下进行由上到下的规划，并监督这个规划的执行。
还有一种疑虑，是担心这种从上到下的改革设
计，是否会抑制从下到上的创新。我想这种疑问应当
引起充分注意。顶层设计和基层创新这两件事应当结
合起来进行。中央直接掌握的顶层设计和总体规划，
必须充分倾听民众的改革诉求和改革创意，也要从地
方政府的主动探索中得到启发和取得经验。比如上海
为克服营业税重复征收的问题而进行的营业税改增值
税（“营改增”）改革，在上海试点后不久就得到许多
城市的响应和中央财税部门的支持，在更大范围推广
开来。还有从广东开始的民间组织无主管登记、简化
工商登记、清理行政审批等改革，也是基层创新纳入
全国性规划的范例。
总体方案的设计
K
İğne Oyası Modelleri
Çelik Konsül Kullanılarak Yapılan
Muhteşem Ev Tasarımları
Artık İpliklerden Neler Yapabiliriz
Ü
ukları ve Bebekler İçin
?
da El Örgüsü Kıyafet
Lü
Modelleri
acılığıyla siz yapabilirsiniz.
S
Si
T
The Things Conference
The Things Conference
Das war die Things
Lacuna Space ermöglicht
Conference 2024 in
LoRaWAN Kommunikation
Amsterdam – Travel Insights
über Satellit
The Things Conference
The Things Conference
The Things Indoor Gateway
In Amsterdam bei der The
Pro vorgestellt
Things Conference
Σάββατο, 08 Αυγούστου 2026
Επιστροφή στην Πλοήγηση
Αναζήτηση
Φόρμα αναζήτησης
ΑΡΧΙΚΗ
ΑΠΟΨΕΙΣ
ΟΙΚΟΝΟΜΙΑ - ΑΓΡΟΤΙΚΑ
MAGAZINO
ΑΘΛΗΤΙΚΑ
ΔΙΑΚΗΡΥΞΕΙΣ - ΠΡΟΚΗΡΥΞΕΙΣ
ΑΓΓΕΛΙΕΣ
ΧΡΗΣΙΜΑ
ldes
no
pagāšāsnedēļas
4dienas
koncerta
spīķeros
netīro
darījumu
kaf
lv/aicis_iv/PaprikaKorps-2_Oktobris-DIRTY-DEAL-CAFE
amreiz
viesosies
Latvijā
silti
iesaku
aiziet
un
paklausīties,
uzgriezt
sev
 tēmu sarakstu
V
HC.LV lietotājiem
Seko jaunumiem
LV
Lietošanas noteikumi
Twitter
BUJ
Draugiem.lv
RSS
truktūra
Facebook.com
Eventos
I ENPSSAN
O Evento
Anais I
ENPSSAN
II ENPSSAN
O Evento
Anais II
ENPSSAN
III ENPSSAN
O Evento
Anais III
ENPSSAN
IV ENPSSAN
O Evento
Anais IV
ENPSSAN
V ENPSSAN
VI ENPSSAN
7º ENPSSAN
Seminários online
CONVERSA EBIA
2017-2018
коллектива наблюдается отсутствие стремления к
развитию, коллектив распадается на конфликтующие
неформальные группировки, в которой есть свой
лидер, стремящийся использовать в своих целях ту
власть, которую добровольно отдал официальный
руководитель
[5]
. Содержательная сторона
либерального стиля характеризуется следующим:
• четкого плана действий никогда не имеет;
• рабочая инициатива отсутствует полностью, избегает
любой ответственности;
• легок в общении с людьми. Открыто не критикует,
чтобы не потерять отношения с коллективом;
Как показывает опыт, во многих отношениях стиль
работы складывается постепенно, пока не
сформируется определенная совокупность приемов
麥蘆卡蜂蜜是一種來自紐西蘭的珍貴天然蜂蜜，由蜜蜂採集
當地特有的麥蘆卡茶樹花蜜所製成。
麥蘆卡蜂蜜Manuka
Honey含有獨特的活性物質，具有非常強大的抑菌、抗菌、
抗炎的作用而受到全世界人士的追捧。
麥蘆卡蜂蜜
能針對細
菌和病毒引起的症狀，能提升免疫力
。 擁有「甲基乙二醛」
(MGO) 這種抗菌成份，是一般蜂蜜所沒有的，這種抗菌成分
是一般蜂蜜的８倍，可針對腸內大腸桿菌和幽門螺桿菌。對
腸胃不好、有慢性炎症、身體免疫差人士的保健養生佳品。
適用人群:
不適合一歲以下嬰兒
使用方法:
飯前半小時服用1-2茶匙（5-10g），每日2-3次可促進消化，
***
Problem requirements: Within this material, how many lines include the word "Amsterdam"? State only the number.

Output of the exercise: 2